**EXERCISE BRIEF**
Lines from the beginning of the data below through the one containing "elegimos nacer." are to be printed exactly as they appear.

____

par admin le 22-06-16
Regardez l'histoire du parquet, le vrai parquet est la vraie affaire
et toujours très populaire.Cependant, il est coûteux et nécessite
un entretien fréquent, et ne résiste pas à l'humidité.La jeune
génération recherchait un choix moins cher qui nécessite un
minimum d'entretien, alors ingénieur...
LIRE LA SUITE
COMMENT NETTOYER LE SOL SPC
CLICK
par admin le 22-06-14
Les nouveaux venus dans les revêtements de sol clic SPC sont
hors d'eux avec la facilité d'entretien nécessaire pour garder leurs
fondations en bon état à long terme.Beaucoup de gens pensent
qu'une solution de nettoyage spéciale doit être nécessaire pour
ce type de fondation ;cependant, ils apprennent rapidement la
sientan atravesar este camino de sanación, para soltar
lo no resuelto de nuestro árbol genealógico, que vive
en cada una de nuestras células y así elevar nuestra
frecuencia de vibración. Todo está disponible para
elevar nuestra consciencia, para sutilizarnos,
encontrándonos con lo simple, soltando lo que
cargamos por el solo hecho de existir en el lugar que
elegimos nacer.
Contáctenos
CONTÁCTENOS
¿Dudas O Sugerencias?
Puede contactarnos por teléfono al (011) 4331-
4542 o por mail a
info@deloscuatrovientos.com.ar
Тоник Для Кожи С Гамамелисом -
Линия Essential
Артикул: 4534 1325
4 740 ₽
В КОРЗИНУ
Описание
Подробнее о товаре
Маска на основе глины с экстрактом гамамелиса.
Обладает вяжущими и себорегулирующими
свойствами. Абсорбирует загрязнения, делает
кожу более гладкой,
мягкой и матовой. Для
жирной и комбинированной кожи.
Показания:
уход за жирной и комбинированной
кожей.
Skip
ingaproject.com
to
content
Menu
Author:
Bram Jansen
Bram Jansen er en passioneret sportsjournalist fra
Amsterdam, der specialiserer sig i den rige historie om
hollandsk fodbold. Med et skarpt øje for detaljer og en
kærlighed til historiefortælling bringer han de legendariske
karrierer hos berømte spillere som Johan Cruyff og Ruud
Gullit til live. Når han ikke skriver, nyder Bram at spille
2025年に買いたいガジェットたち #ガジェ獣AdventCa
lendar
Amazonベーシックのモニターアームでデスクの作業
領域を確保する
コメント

____

**WRITTEN REPLY**
par admin le 22-06-16
Regardez l'histoire du parquet, le vrai parquet est la vraie affaire
et toujours très populaire.Cependant, il est coûteux et nécessite
un entretien fréquent, et ne résiste pas à l'humidité.La jeune
génération recherchait un choix moins cher qui nécessite un
minimum d'entretien, alors ingénieur...
LIRE LA SUITE
COMMENT NETTOYER LE SOL SPC
CLICK
par admin le 22-06-14
Les nouveaux venus dans les revêtements de sol clic SPC sont
hors d'eux avec la facilité d'entretien nécessaire pour garder leurs
fondations en bon état à long terme.Beaucoup de gens pensent
qu'une solution de nettoyage spéciale doit être nécessaire pour
ce type de fondation ;cependant, ils apprennent rapidement la
sientan atravesar este camino de sanación, para soltar
lo no resuelto de nuestro árbol genealógico, que vive
en cada una de nuestras células y así elevar nuestra
frecuencia de vibración. Todo está disponible para
elevar nuestra consciencia, para sutilizarnos,
encontrándonos con lo simple, soltando lo que
cargamos por el solo hecho de existir en el lugar que
elegimos nacer.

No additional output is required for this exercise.